Activity: The data that follows is to be copied exactly, with each image removed.

Stored data entries
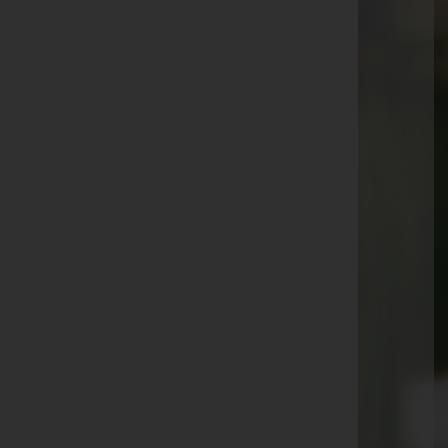
Karl Lambauer
Mathilde Jammernegg
Friederike Zöhrer
Herlinde Moser
Veronika Pichler
Mathilde Müller
Anna Seewald
Herbert Kainacher
Stefan Trummer
Monika Theißl
Mag. Dr. Johann Graupp
Siegfried Puntigam
Zäzilia Sauer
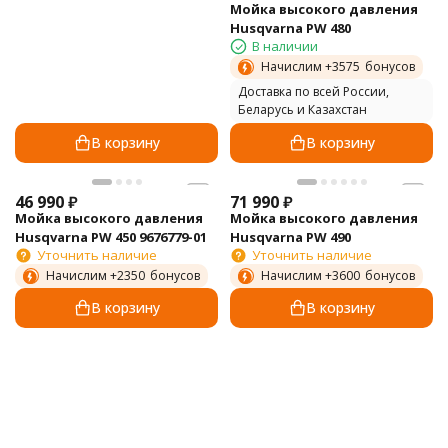
Мойка высокого давления
Husqvarna PW 480
В наличии
Начислим +
3575
бонусов
Доставка по всей России,
Беларусь и Казахстан
В корзину
В корзину
46 990
₽
71 990
₽
Мойка высокого давления
Мойка высокого давления
Husqvarna PW 450 9676779-01
Husqvarna PW 490
Уточнить наличие
Уточнить наличие
Начислим +
2350
бонусов
Начислим +
3600
бонусов
В корзину
В корзину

Task answer:
Karl Lambauer
Mathilde Jammernegg
Friederike Zöhrer
Herlinde Moser
Veronika Pichler
Mathilde Müller
Anna Seewald
Herbert Kainacher
Stefan Trummer
Monika Theißl
Mag. Dr. Johann Graupp
Siegfried Puntigam
Zäzilia Sauer
Мойка высокого давления
Husqvarna PW 480
В наличии
Начислим +
3575
бонусов
Доставка по всей России,
Беларусь и Казахстан
В корзину
В корзину
46 990
₽
71 990
₽
Мойка высокого давления
Мойка высокого давления
Husqvarna PW 450 9676779-01
Husqvarna PW 490
Уточнить наличие
Уточнить наличие
Начислим +
2350
бонусов
Начислим +
3600
бонусов
В корзину
В корзину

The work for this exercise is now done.